— EXCERPTED RECORDS —
---
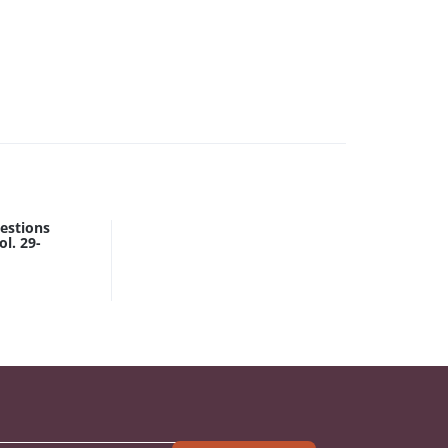
estions
ol. 29-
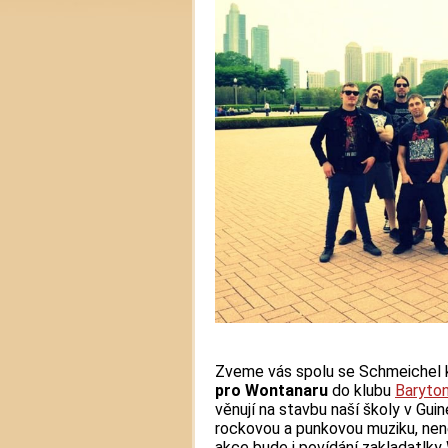
Zveme vás spolu se Schmeichel
pro Wontanaru
do klubu
Baryto
věnují na stavbu naší školy v Guin
rockovou a punkovou muziku, nenec
akce bude i povídání zakladatlk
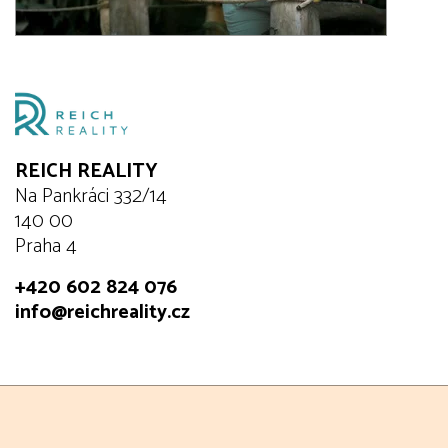
REICH REALITY
Na Pankráci 332/14
140 00
Praha 4
+420 602 824 076
info@reichreality.cz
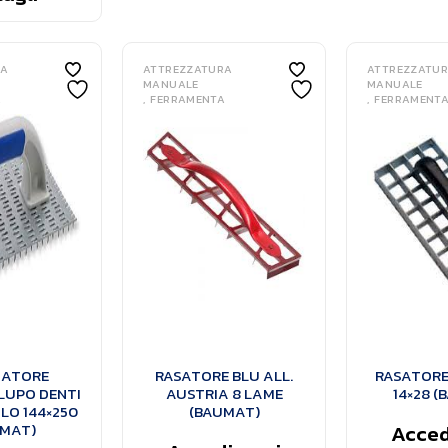
RA
ATTREZZATURA
ATTREZZATU
MANUALE
MANUALE
A
FERRAMENTA
FERRAMENT
IATORE
RASATORE BLU ALL.
RASATORE 
LUPO DENTI
AUSTRIA 8 LAME
14×28 (
LO 144×250
(BAUMAT)
MAT)
Accedi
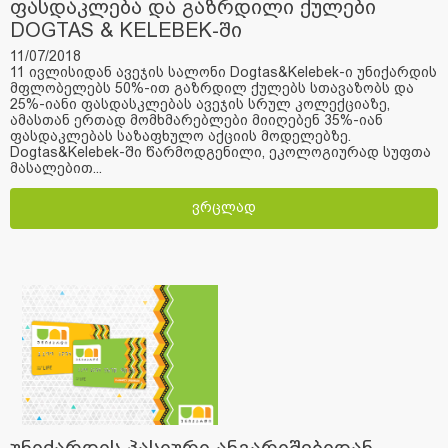
ფასდაკლება და გაზრდილი ქულები
DOGTAS & KELEBEK-ში
11/07/2018
11 ივლისიდან ავეჯის სალონი Dogtas&Kelebek-ი უნიქარდის
მფლობელებს 50%-ით გაზრდილ ქულებს სთავაზობს და
25%-იანი ფასდასკლებას ავეჯის სრულ კოლექციაზე,
ამასთან ერთად მომხმარებლები მიიღებენ 35%-იან
ფასდაკლებას საზაფხულო აქციის მოდელებზე.
Dogtas&Kelebek-ში წარმოდგენილი, ეკოლოგიურად სუფთა
მასალებით...
ვრცლად
უნიქარდის პასიური ანგარიშებიდან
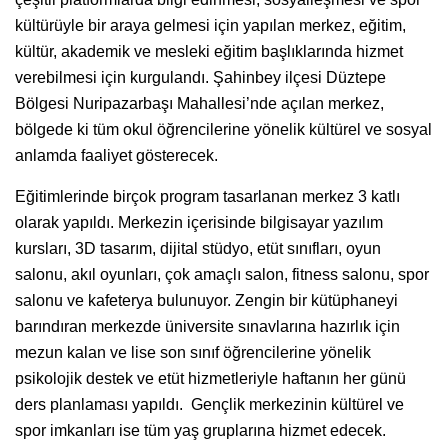
kültürüyle bir araya gelmesi için yapılan merkez, eğitim,
kültür, akademik ve mesleki eğitim başlıklarında hizmet
verebilmesi için kurgulandı. Şahinbey ilçesi Düztepe
Bölgesi Nuripazarbaşı Mahallesi’nde açılan merkez,
bölgede ki tüm okul öğrencilerine yönelik kültürel ve sosyal
anlamda faaliyet gösterecek.
Eğitimlerinde birçok program tasarlanan merkez 3 katlı
olarak yapıldı. Merkezin içerisinde bilgisayar yazılım
kursları, 3D tasarım, dijital stüdyo, etüt sınıfları, oyun
salonu, akıl oyunları, çok amaçlı salon, fitness salonu, spor
salonu ve kafeterya bulunuyor. Zengin bir kütüphaneyi
barındıran merkezde üniversite sınavlarına hazırlık için
mezun kalan ve lise son sınıf öğrencilerine yönelik
psikolojik destek ve etüt hizmetleriyle haftanın her günü
ders planlaması yapıldı. Gençlik merkezinin kültürel ve
spor imkanları ise tüm yaş gruplarına hizmet edecek.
---
— AIM OF THE EXERCISE —
Could you return the lines in the entries above that contain "etüt"?

— RESULT OF THIS EXERCISE —
kursları, 3D tasarım, dijital stüdyo, etüt sınıfları, oyun
psikolojik destek ve etüt hizmetleriyle haftanın her günü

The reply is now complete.